BEGIN Record excerpts

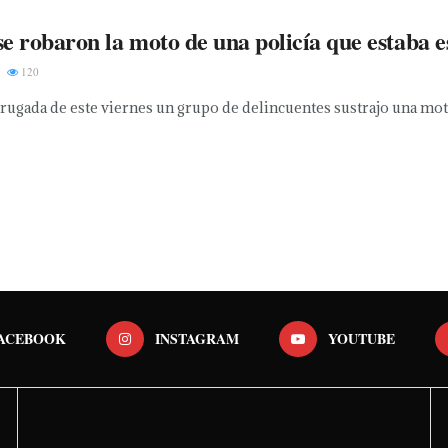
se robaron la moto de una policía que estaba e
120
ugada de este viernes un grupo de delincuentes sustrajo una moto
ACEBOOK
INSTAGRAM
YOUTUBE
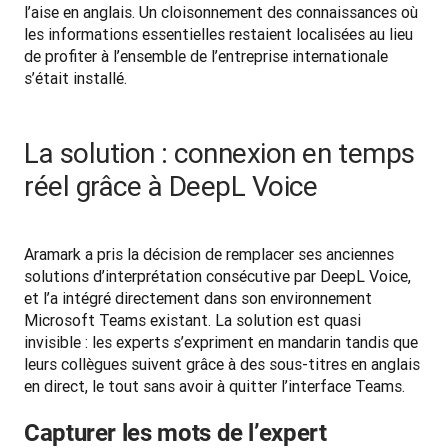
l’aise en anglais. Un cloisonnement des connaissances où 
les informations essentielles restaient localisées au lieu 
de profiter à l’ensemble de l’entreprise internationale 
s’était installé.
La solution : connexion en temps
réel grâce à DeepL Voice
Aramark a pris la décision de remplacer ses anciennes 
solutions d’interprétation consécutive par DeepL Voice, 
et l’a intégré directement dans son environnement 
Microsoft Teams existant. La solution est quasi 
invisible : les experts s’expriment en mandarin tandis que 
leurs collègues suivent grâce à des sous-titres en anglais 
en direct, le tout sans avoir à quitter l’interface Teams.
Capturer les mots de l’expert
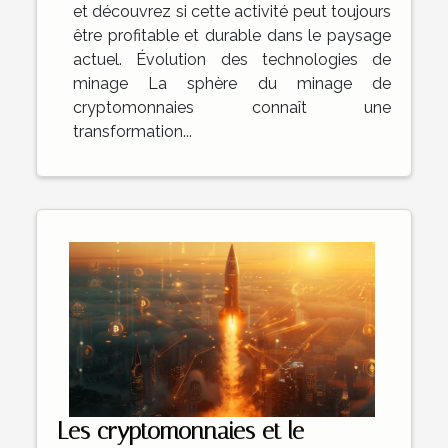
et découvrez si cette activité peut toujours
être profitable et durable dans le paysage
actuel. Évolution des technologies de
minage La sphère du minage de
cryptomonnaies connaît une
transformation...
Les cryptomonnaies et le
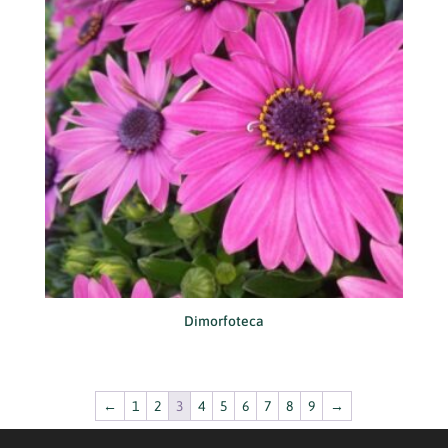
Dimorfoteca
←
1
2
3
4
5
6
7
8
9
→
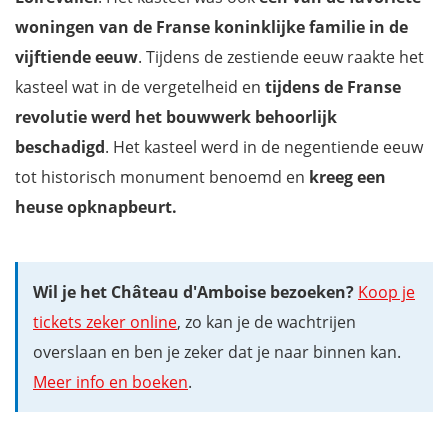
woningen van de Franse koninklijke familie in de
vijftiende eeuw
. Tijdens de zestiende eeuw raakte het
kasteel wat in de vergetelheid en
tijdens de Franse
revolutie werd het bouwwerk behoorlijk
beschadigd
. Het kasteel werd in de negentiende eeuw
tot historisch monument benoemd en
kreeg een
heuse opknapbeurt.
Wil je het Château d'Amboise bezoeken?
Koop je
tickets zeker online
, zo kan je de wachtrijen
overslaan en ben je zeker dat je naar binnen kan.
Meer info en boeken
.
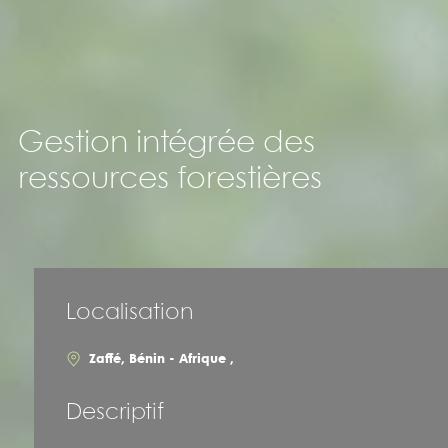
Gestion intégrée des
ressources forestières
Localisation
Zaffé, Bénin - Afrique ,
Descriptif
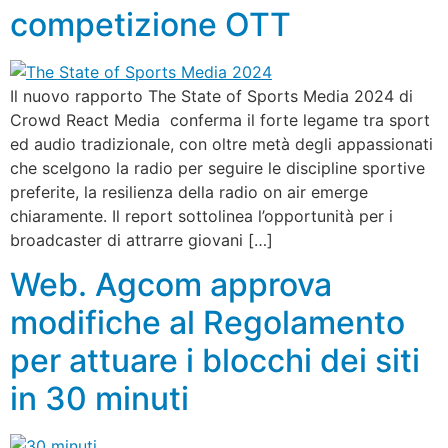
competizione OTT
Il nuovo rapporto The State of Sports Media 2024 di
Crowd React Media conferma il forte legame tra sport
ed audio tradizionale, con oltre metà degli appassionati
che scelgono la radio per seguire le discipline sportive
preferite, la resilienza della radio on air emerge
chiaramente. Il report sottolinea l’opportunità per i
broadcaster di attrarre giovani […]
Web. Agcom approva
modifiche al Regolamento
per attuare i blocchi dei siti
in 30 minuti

END Record excerpts

▶ What is needed
The pictures stay out; repeat exactly the lines from the one with "être profitable et durable dans le paysage" to the end of the entries above, and nothing else.

▶ Answer to this problem
être profitable et durable dans le paysage
actuel. Évolution des technologies de
minage La sphère du minage de
cryptomonnaies connaît une
transformation...
Les cryptomonnaies et le
Dimorfoteca
←
1
2
3
4
5
6
7
8
9
→
woningen van de Franse koninklijke familie in de
vijftiende eeuw
. Tijdens de zestiende eeuw raakte het
kasteel wat in de vergetelheid en
tijdens de Franse
revolutie werd het bouwwerk behoorlijk
beschadigd
. Het kasteel werd in de negentiende eeuw
tot historisch monument benoemd en
kreeg een
heuse opknapbeurt.
Wil je het Château d'Amboise bezoeken?
Koop je
tickets zeker online
, zo kan je de wachtrijen
overslaan en ben je zeker dat je naar binnen kan.
Meer info en boeken
.
Gestion intégrée des
ressources forestières
Localisation
Zaffé, Bénin - Afrique ,
Descriptif
competizione OTT
Il nuovo rapporto The State of Sports Media 2024 di
Crowd React Media conferma il forte legame tra sport
ed audio tradizionale, con oltre metà degli appassionati
che scelgono la radio per seguire le discipline sportive
preferite, la resilienza della radio on air emerge
chiaramente. Il report sottolinea l’opportunità per i
broadcaster di attrarre giovani […]
Web. Agcom approva
modifiche al Regolamento
per attuare i blocchi dei siti
in 30 minuti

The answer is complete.